The current study can provide some new insights into understanding the biological functions of S100A1 in OC. We present this article in accordance with the MDAR and ARRIVE reporting checklists (available at https://tcr.amegroups.com/article/view/10.21037/tcr-24-430/rc).

Methods

Databases

A protocol was prepared before the study without registration. We obtained data from the GEPIA2 (Gene Expression Profiling Interactive Analysis) database (http://gepia.cancer-pku.cn), which allows the systematic analysis of cancer-associated gene expression (30). The database includes information from The Cancer Genome Atlas (TCGA) program and the Genotype Tissue Expression (GTEx) program. We used the database to develop plots of S100A1 expression in a variety of cancer types and their associated normal tissues.

Data download

The GSE14407 (31) gene set was downloaded from the public GEO (Gene Expression Omnibus) database (https://www.ncbi.nlm.nih.gov/geo/).

UALCAN database

We also used the UALCAN (the University of ALabama at Birmingham Cancer Data Analysis Portal) database (http://ualcan.path.uab.edu/), which comprises RNA-Seq data and clinical information from a variety of different cancers from the TCGA (32). The database allows the in-depth analysis of the expression of disease-related genes. We used the function module in the TCGA analysis for extracting data on S100A1 expression in different cancers.

Tissue samples

Samples of OC tumors and their adjoining normal tissues were achieved from 60 patients admitted to Shaanxi Provincial People’s Hospital between January 2012 and January 2014. The tumor diagnosis was confirmed by two independent pathologists. The patients were followed up for a median of 26.5 months following surgery; the maximum follow-up period was 72.7 months. The investigation was executed in compliance with the principles of the Declaration of Helsinki (as revised in 2013) and was approved by the Ethics Committee of Shaanxi Provincial People’s Hospital (approval number: 2024R028). The patients gave written informed consent for participating by providing tissue samples.

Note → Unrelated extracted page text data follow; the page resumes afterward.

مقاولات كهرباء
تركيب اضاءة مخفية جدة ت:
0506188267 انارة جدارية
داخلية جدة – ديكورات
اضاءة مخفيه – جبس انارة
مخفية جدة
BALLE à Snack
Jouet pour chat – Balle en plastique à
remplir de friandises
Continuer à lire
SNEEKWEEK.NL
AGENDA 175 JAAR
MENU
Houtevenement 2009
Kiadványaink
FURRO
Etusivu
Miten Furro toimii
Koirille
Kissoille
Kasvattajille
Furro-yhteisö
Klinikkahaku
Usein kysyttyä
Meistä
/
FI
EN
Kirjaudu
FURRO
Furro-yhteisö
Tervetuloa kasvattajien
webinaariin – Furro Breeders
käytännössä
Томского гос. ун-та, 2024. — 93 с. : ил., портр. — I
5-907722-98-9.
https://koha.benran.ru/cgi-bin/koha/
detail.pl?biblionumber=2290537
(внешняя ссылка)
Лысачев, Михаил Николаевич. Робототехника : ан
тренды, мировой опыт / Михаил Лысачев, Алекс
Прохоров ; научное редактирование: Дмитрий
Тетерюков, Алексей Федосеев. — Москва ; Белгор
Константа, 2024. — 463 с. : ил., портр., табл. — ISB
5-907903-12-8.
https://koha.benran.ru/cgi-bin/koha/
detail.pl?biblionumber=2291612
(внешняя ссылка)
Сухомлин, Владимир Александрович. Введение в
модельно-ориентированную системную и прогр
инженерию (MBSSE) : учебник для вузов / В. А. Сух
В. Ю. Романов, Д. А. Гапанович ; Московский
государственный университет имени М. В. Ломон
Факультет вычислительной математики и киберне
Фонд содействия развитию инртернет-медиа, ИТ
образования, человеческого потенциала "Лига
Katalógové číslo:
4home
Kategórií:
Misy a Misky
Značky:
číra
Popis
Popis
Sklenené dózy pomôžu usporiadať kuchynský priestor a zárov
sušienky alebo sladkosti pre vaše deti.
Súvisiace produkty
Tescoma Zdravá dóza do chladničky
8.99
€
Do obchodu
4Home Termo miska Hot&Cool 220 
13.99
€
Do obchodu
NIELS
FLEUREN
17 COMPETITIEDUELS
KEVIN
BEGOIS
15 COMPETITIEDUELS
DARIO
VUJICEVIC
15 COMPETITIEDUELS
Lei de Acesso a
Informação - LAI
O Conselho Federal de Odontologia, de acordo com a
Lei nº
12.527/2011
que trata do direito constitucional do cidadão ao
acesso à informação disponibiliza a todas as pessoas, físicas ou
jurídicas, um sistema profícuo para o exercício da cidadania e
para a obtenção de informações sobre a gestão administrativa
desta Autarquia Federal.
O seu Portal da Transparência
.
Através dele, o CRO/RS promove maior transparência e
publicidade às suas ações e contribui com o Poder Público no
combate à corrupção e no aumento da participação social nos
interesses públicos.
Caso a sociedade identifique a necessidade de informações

Immunohistochemistry (IHC)

Tissues were embedded in paraffin, heated to 60 ℃ for 1 h, deparaffinized in xylene, and rehydrated in a 100–95–90–80–70–50% ethanol gradient. Antigen retrieval was executed by employing 0.1 M citrate buffer, pH 6.0. Endogenous peroxidase was inhibited using methanol with 0. 3% H₂O₂ for 30 min, and the sections were incubated with a mouse anti-S100A1 monoclonal antibody (Cell Signaling Technology, MA, Cat. 64095, dilution 1:100) at 4 ℃ overnight. The LSAB+ kit (Dako, USA) was used, following the instructions of the manufacturer. The sections were then stained with hematoxylin and assessed by two independent blinded investigators, using the semiquantitative histochemistry scoring method (H-SCORE). Final agreements on scoring were obtained for each specimen, despite occasional earlier discrepancies in immunostaining results (22). The H-SCORE reflects the positivity and intensity of staining by employing the formula: “H-SCORE=Σ (PI × I) = (percentage of cells of weak intensity ×1) + (percentage of cells of moderate intensity ×2) + (percentage of cells of strong intensity ×3)” with PI representing the percentage of positively-stained cells as a function of the total number of cells, and I representing the staining intensity. The scoring was as follows: I=0: blue, I=1: light yellow, I=2: brown, and I=3: dark brown staining. The H-SCORE ranges between 0 and 300, with greater scores indicative of more potent positivity.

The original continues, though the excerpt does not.